The true measure of a church's missionary-mindedness is not its missionary budget, nor the number of people it supports abroad, but the proportion of its own members who recognize that because they are saved by Christ they are meant to be sent by Christ.
Horace L. Fenton, Jr.
We believe the church's missionary responsibility is simple obedience to the Great Commission of Jesus Christ (Matthew 28.19-20, Mark 16.15, Luke 24.47; John 20.21; Acts 1.6-8). We desire to see persons of every nation and culture come to salvation by grace through faith and learn to know God (Romans 10.9-15). By teaching and equipping these new believers for ministry, missionaries work toward the ultimate end of their missionary charge: the formation of mature, indigenous, missionary-minded churches worldwide with strong, spiritual, national leadership (Acts 14.21-23; Ephesians 4.12-16; Titus 1.5-9).
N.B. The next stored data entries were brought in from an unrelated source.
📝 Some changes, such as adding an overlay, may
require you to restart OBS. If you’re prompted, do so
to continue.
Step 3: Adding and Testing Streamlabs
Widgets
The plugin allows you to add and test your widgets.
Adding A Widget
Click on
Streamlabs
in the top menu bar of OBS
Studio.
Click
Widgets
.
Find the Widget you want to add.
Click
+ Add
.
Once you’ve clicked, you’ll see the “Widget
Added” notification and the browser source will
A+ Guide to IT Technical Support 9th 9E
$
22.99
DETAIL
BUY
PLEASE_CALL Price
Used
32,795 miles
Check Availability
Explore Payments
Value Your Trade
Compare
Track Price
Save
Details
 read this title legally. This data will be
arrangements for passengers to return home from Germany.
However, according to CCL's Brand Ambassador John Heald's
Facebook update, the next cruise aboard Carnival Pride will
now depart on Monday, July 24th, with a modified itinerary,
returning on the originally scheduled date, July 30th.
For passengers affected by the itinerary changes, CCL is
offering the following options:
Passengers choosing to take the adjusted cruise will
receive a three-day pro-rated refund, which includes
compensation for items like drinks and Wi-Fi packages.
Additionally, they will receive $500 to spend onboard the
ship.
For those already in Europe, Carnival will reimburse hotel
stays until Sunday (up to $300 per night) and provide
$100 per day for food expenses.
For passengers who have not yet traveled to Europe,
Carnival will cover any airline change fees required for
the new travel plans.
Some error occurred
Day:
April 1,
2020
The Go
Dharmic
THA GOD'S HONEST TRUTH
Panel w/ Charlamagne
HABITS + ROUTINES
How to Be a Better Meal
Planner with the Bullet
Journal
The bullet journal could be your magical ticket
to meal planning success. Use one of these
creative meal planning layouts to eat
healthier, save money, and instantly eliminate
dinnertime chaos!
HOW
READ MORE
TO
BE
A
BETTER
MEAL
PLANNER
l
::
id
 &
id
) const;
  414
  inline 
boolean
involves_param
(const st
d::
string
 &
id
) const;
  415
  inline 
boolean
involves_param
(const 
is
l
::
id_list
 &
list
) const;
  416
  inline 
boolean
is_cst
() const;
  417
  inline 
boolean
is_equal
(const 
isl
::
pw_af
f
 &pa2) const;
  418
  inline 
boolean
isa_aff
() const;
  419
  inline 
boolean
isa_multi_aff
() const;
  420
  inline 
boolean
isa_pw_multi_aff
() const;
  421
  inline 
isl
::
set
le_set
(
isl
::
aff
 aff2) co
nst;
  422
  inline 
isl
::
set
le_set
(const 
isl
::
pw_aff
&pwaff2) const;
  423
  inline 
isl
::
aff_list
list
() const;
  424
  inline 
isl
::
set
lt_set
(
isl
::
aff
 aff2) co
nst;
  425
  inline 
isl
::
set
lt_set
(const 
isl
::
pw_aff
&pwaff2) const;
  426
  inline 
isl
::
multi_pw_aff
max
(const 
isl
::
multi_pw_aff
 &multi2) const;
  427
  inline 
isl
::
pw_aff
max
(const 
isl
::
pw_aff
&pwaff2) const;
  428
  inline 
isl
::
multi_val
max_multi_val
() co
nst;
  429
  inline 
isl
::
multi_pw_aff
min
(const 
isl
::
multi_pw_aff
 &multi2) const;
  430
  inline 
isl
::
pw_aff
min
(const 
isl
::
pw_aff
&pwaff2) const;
Although benevolent ministries to believers and unbelievers express a godly Christian lifestyle (Galatians 6.10) and may promote opportunities for evangelism, they do not constitute the mission of the church. Furthermore, although responsible involvement of believers in the political process in democratic societies is an aspect of Christian living in the community (Romans 13.1 -7; 1 Peter 2.13-17), the transformation of social and/or political structures is not the mission of the church. We believe the church's mission centers on making disciples from among the nations by baptizing believers and introducing them to a life-long process of teaching and training in obedient, godly living.